Here's a multi-media webpage (text and photos, plus scroll down for the enlightening and well-made video) that spells out what's going on right now down Texas way: Fracking the Eagle Ford Shale of South Texas.
posted by flapjax at midnite (36 comments total) 9 users marked this as a favorite

 
Removing the teeth of the EPA has left residents unprotected and companies with little to no oversight. A stronger EPA would benefit everyone, the environment would be protected and companies would be better received in the localities in which they work. Norway has a good model, why not borrow from them?
posted by arcticseal at 8:58 PM on February 19


Important PeopleTM don't live near the fracking, so poisonous air and the ill health of a million people doesn't count for shit.

That's the new reality: if you're not a brazillionaire, you can fuck right off and die.
posted by five fresh fish at 10:15 PM on February 19 [4 favorites]

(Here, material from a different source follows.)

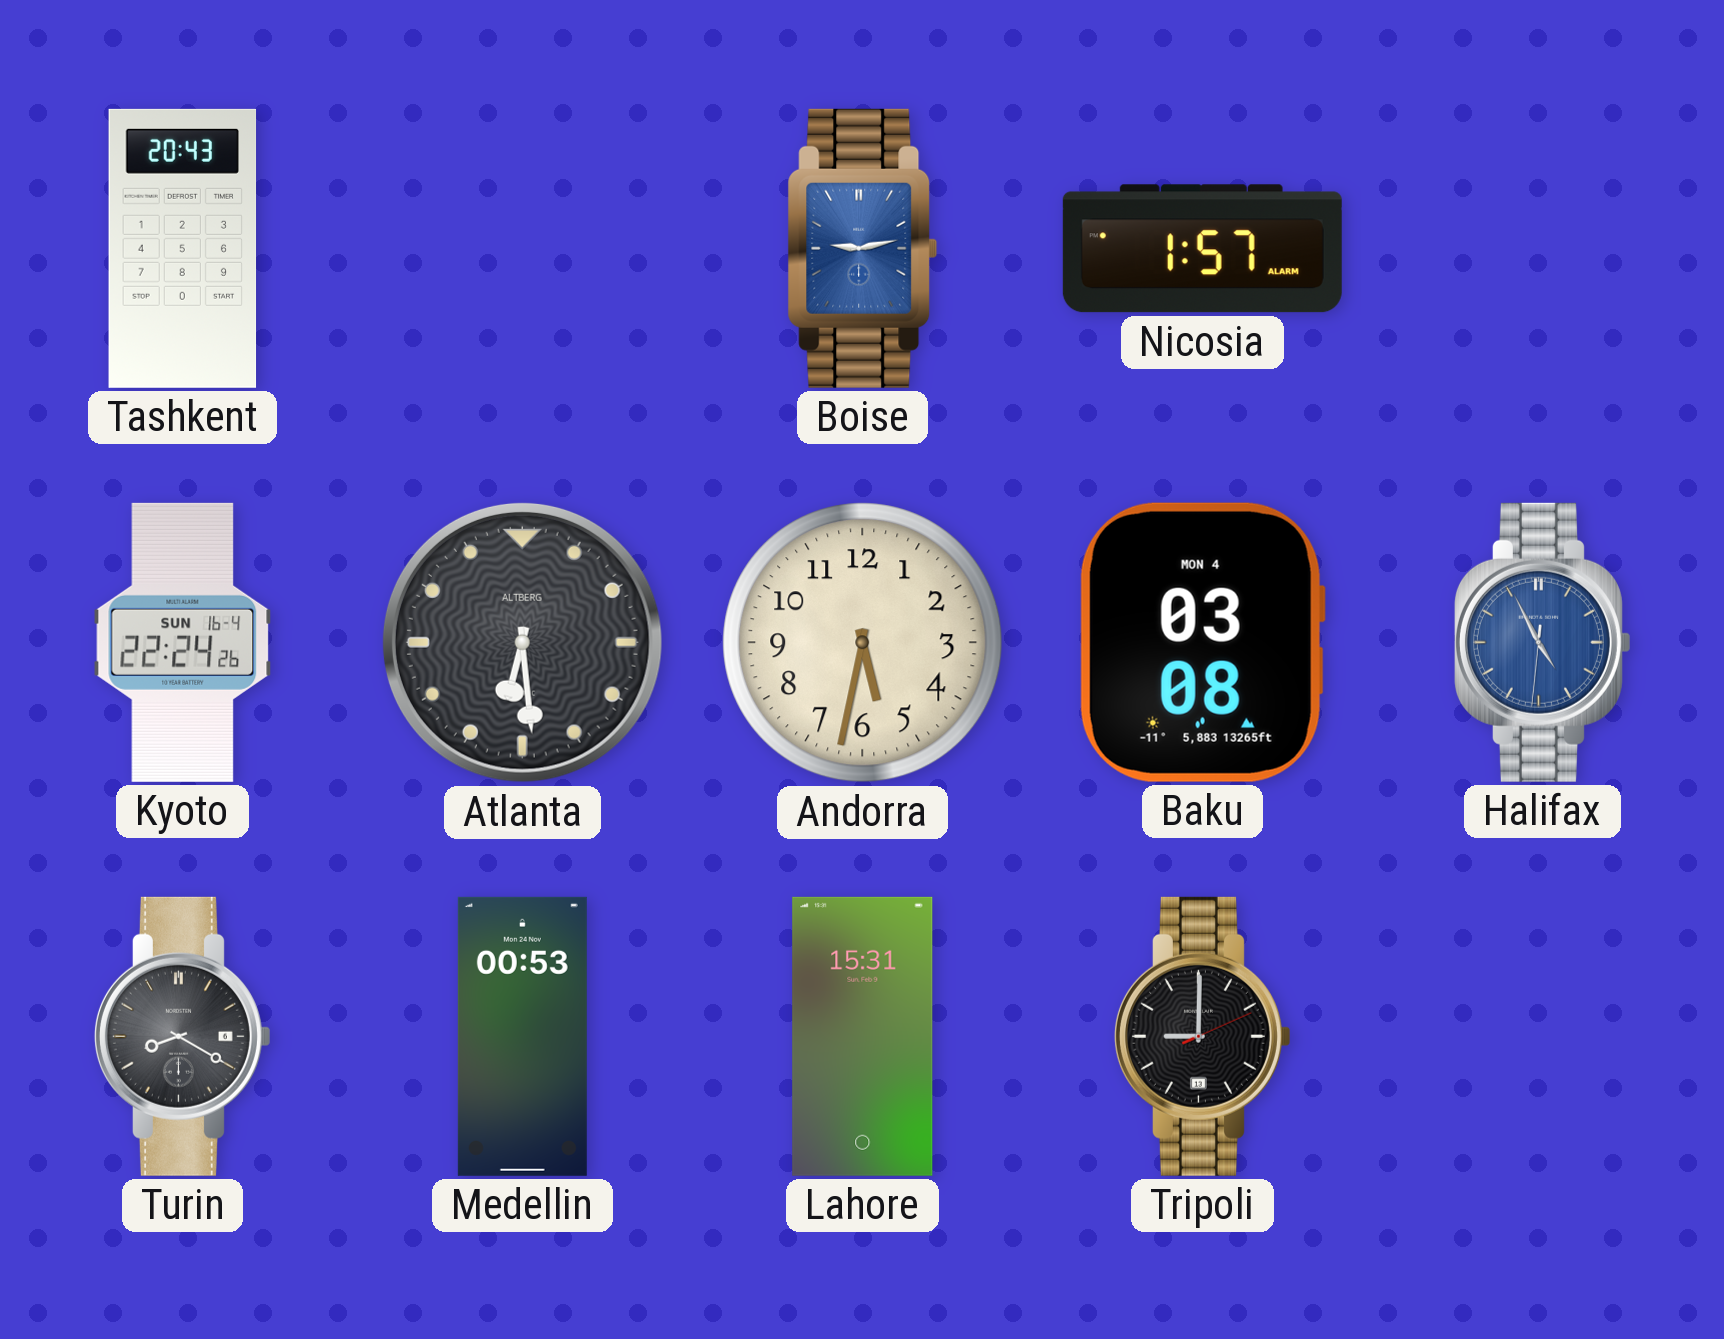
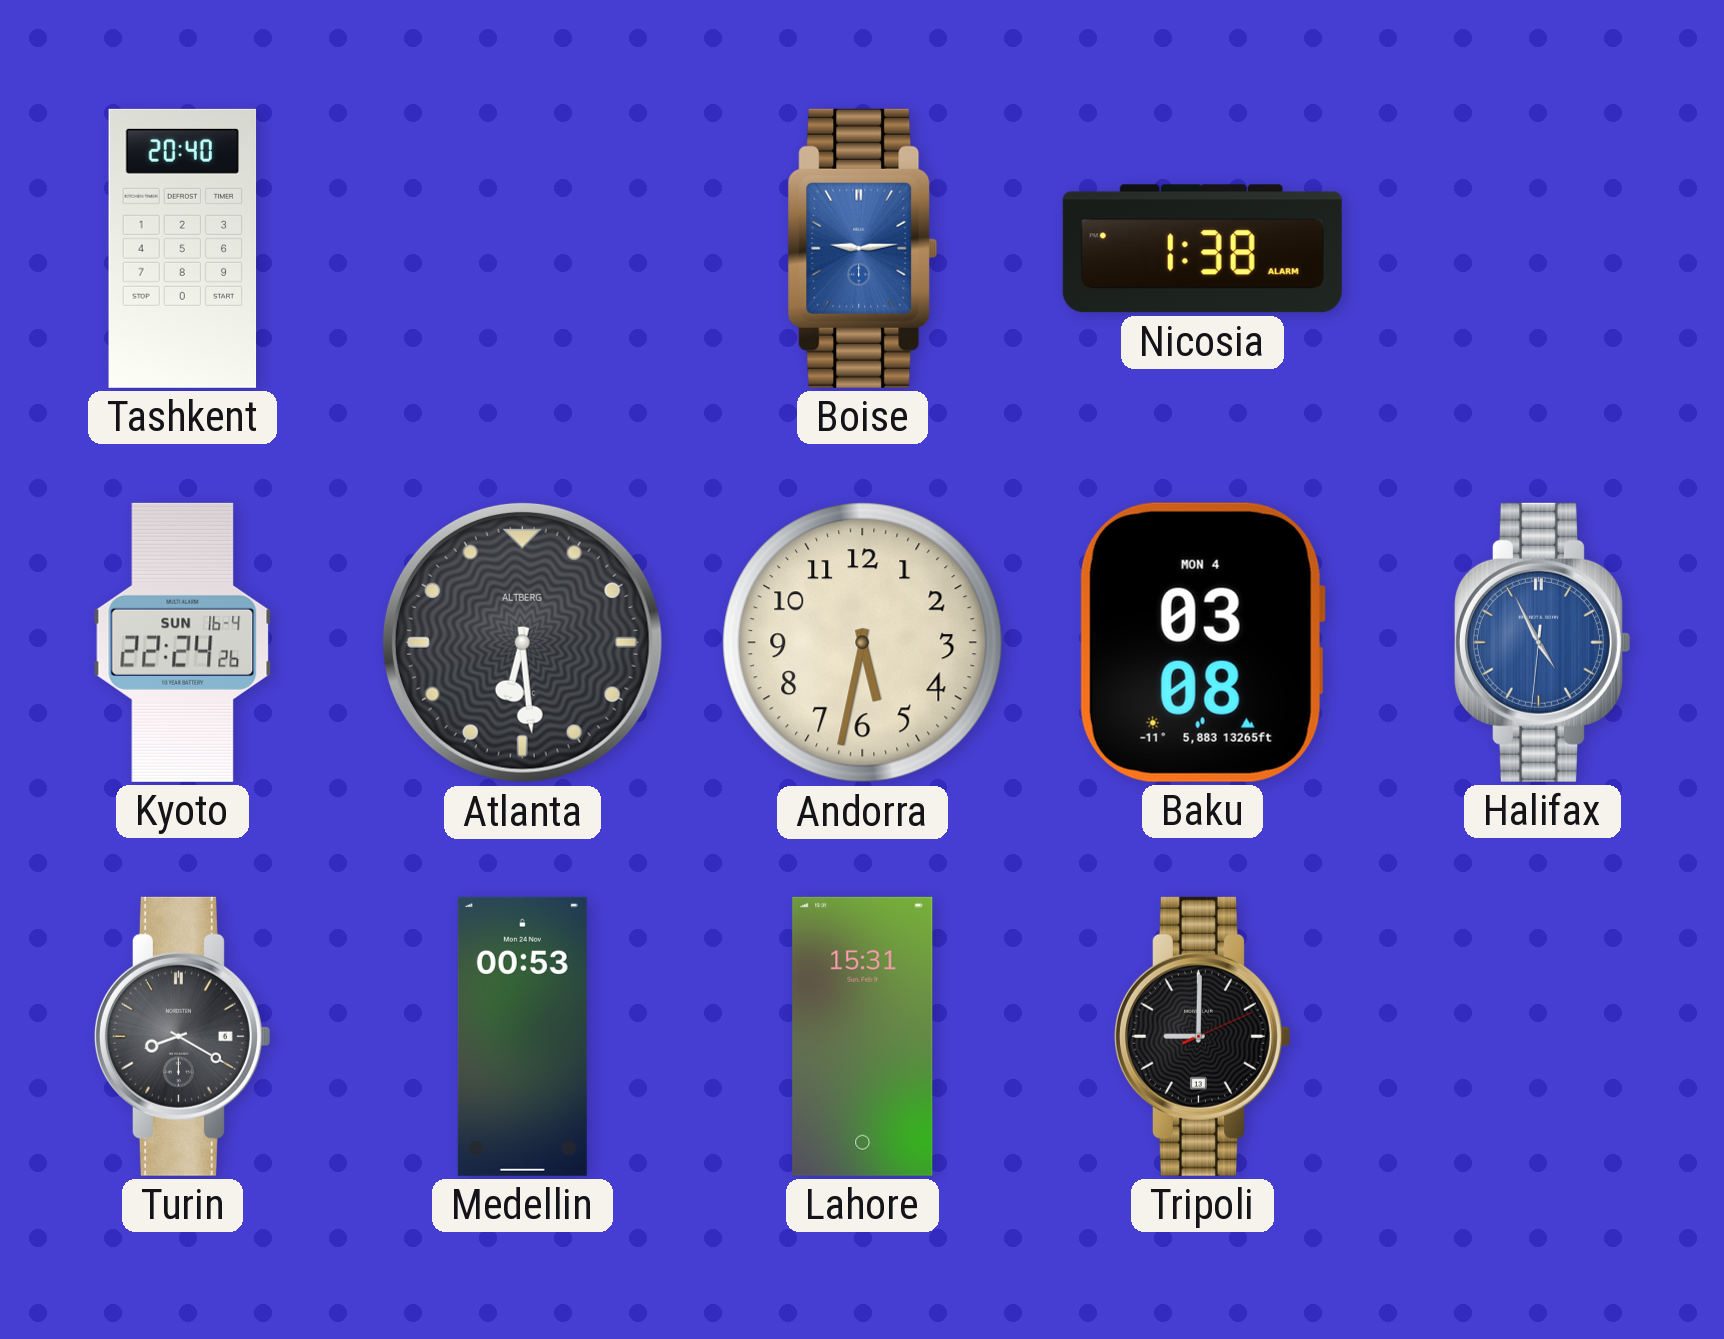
Tashkent: 20:43 -> 20:40
Boise: 9:13 -> 9:14
Nicosia: 1:57 -> 1:38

Arcticseal, that is not how the world works. This is the US of America, and other countries are welcome to copy our way of living. But there is no place out there in the world we could learn something from. This is God's country, he gave us the oil, and he will take care of us when the oil is gone and all life is dead. Amen.

Sorry for being such a cynical ass. Reading this article and looking at the satellite pictures brought tears to me eyes. The map is dotted with barren squares of land, a few tanks and a road leading to it. I feel sick to my stomach.
posted by nostrada at 11:41 PM on February 19 [3 favorites]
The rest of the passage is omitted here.